● WORK TASK
Go through the material line by line and copy each one with the word "Пријави".

● ENTRIES PROVIDED
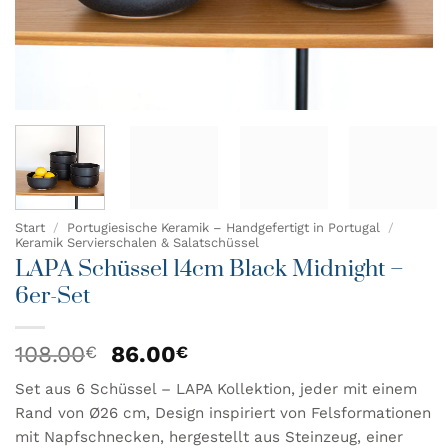
Start
/
Portugiesische Keramik – Handgefertigt in Portugal
/
Keramik Servierschalen & Salatschüssel
LAPA Schüssel 14cm Black Midnight –
6er-Set
Ursprünglicher
Aktueller
108.00
86.00
€
€
Preis
Preis
Set aus 6 Schüssel – LAPA Kollektion, jeder mit einem
war:
ist:
Rand von Ø26 cm, Design inspiriert von Felsformationen
108.00€
86.00€.
mit Napfschnecken, hergestellt aus Steinzeug, einer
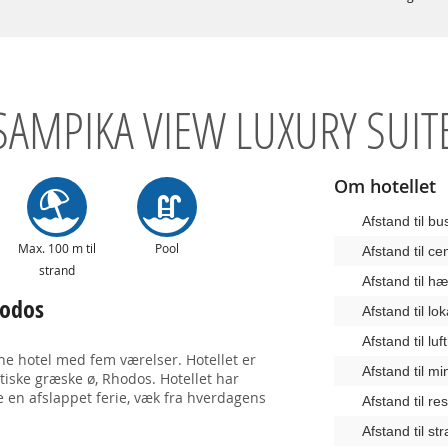
SAMPIKA VIEW LUXURY SUIT
Om hotellet
Afstand til b
Max. 100 m til
Pool
Afstand til c
strand
Afstand til 
hodos
Afstand til lo
Afstand til lu
ne hotel med fem værelser. Hotellet er
Afstand til m
tiske græske ø, Rhodos. Hotellet har
e en afslappet ferie, væk fra hverdagens
Afstand til re
Afstand til st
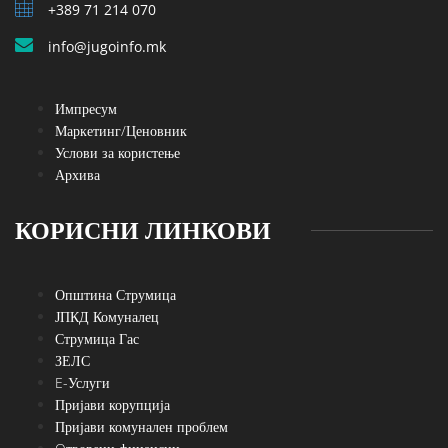
+389 71 214 070
info@jugoinfo.mk
Импресум
Маркетинг/Ценовник
Услови за користење
Архива
КОРИСНИ ЛИНКОВИ
Општина Струмица
ЈПКД Комуналец
Струмица Гас
ЗЕЛС
E-Услуги
Пријави корупција
Пријави комунален проблем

● SOLUTION TO THE PROBLEM
Пријави корупција
Пријави комунален проблем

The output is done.